[Dataset entries]
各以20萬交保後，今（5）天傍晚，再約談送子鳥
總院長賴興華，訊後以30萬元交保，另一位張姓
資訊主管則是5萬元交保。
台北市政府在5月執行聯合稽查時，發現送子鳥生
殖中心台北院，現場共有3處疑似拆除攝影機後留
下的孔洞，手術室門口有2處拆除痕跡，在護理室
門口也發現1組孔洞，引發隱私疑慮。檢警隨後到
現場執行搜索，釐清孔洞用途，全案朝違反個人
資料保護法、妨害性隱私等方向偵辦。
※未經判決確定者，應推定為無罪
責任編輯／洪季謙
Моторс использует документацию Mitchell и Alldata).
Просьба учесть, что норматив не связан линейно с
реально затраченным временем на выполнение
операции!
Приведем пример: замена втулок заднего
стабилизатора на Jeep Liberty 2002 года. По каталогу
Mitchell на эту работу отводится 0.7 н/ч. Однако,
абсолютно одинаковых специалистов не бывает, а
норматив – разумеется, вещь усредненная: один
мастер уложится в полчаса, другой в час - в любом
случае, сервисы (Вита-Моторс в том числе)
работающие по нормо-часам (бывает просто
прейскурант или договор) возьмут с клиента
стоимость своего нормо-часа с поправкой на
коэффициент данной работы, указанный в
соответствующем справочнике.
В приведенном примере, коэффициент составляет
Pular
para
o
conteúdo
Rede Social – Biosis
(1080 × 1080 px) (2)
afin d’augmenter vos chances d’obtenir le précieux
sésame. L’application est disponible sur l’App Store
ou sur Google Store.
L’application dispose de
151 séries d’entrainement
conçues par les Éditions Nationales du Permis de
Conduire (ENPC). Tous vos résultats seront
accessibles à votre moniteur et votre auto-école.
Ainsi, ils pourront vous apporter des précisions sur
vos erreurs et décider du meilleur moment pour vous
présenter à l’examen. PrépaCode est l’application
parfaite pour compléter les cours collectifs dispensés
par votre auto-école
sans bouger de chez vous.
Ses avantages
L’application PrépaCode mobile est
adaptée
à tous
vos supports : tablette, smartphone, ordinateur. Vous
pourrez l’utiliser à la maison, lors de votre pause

» **TASK TO COMPLETE**
Scan the records for lines with the string "Store". Give the number of such lines and nothing else.

» **YOUR SOLUTION**
2